Rooted neighbor-joining tree inferred from the concatenated MLST typing scheme sequences (CAP59, GPD1, LAC1, SOD1, URA5, and PLB1 genes and IGS) of 10 strains of each major C. gattii molecular type rooted with the standard strains of the three major C. neoformans molecular types. Numbers on branches are bootstrap support values obtained from 1,000 pseudoreplicates using the program MEGA version 5.05. Numbers in the white boxes indicate estimated diversion times based on the 10 genetic concatenated loci (ACT1, LAC1, IDE1, ITS1/2, IGS, PLB1, RPB1, RPB2, TEF1, and URA5), generated with the program BEAST.

FIG 2

Identification of the major molecular types within C. gattii. (A) PCR fingerprinting generated with the primer M13; (B) AFLP profiles generated with the 6-carboxyfluorescein (FAM) label AC+G kit; (C) PLB1 gene RFLP profiles identified via digestion with AvaI; (D) URA5 gene RFLP profiles identified via double digestion with Sau96I and HhaI; (E) PLB1 gene hyperbranched rolling-circle amplification; (F) MALDI-TOF MS profiles obtained from the reference strains of each major molecular type.

FIG 3

Distribution of the four major molecular types of C. gattii identified among a total of 980 clinical/veterinary and environmental global isolates.

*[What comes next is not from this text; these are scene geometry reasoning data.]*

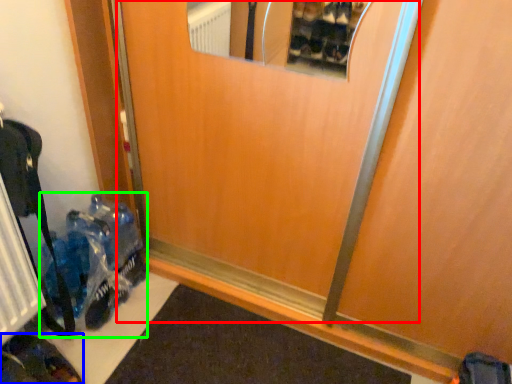 Question: Estimate the real-world distances between objects in this image. Which object is farther from elevator door (highlighted by a red box), footwear (highlighted by a blue box) or toy (highlighted by a green box)?

Choices:
 (A) footwear
 (B) toy

Answer: (A) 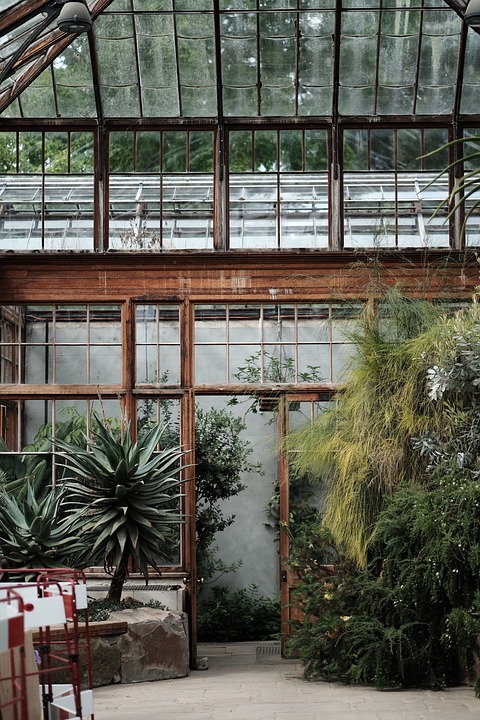 Identify the location of ceiling window trim. click(93, 63), click(462, 52). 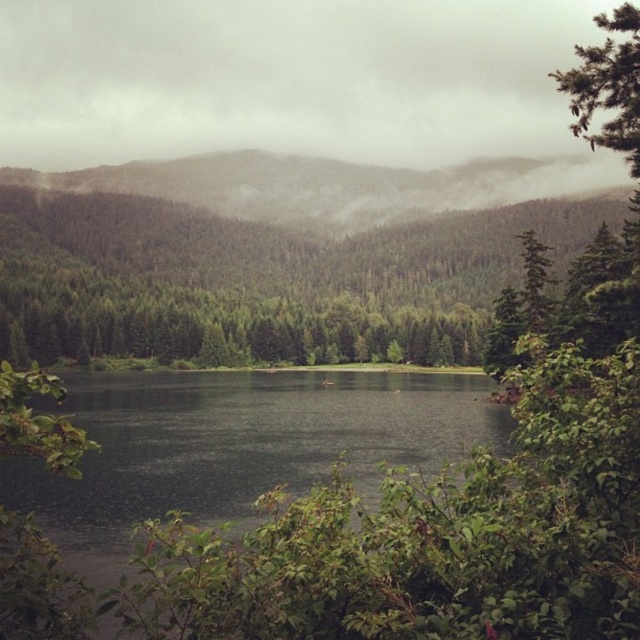 Which is above, green matte forest at center or green forested mountain at upper center?

green forested mountain at upper center is above.

Does green matte forest at center appear over green forested mountain at upper center?

No.

Is point (396, 280) in front of point (225, 202)?

Yes.

The height and width of the screenshot is (640, 640). What are the coordinates of `green matte forest at center` in the screenshot? It's located at (260, 280). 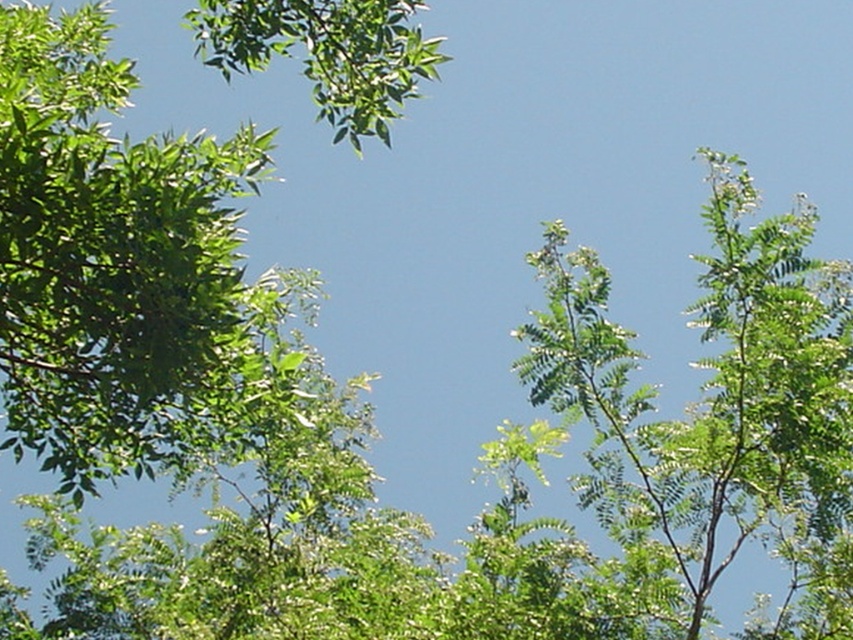 At what (x,y) coordinates should I click in order to perform the action: click on green leafy tree at upper left. Please return your answer as a coordinate pair (x, y). Looking at the image, I should click on (119, 269).

How distant is green leafy tree at upper left from green leafy tree at upper right?

green leafy tree at upper left and green leafy tree at upper right are 4.74 feet apart from each other.

The image size is (853, 640). I want to click on green leafy tree at upper left, so pyautogui.click(x=119, y=269).

Does point (350, 10) lie in front of point (347, 61)?

No, (350, 10) is further to viewer.

Based on the photo, is green leafy tree at upper left further to camera compared to green leafy branch at upper left?

No, it is in front of green leafy branch at upper left.

You are a GUI agent. You are given a task and a screenshot of the screen. Output one action in this format:
    pyautogui.click(x=<x>, y=<y>)
    Task: Click on the green leafy tree at upper left
    This screenshot has height=640, width=853.
    Given the screenshot: What is the action you would take?
    pyautogui.click(x=119, y=269)

Find the location of a particular element. Image resolution: width=853 pixels, height=640 pixels. green leafy tree at upper left is located at coordinates (119, 269).

Who is more forward, (618,470) or (289,49)?

Point (618,470) is more forward.

Between green leafy tree at upper right and green leafy branch at upper left, which one appears on the left side from the viewer's perspective?

green leafy branch at upper left

Where is `green leafy tree at upper right`? green leafy tree at upper right is located at coordinates (712, 392). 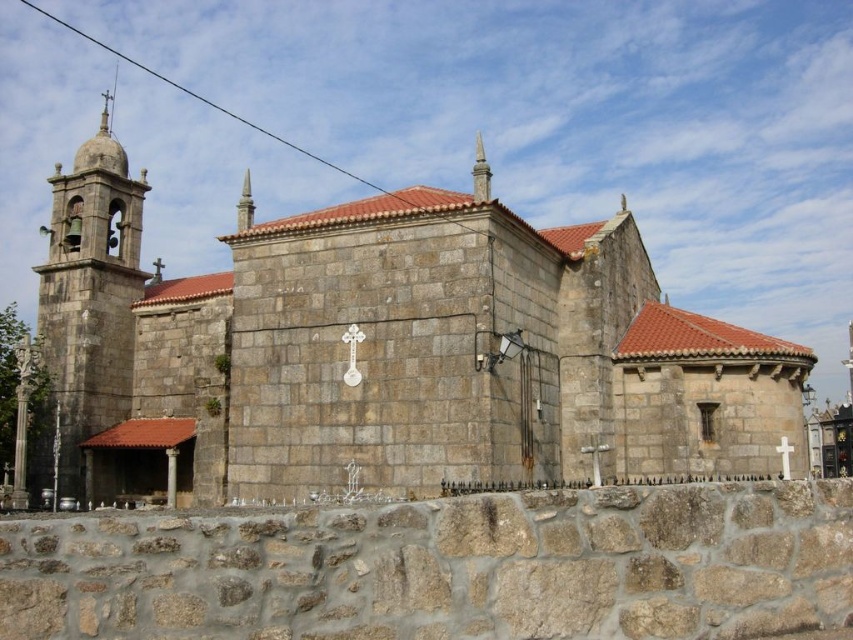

Shown is the distribution of the four major molecular types of C. gattii, combining clinical/veterinary (n = 615) and environmental (n = 365) isolates (top) from North America (including Mexico) (n = 162), South America (n = 367), and Europe (n = 44) (middle) and from Africa (n = 64), Asia (n = 78), and Australasia (n = 265) (bottom).

FIG 4

Global distribution of the four major molecular types of C. gattii, based on 980 isolates.

FIG 5

Percentages of 256 clinical isolates obtained from immunocompetent and immunocompromised patients (HIV positive) and from patients with other risk factors per major molecular type, identified by URA5 RFLP analysis, PCR fingerprinting, or AFLP analysis, for which clinical data were available. Other risk factors are alcoholism, corticosteroid use, disorder T immunity, diabetes, leukemia, systemic lupus erythematosus, transplant, and tumor.

FIG 6

Chest X ray of a patient with a large mass lesion in the right lower lobe. Bronchoscopy and collection of bronchoalveolar lavage fluid showed multiple encapsulated yeasts upon cytological examination, and a culture grew Cryptococcus gattii. (Reprinted from reference with permission of the publisher. Copyright 2013 UpToDate, Inc. [www.uptodate.com].)

FIG 7

Computerized tomographic scan of brain showing a large mass lesion in the left cerebellar hemisphere (indicated by arrow). A provisional diagnosis of a cerebral neoplasm was made. Excision biopsy of the lesion showed encapsulated yeasts, and Cryptococcus gattii was isolated in culture.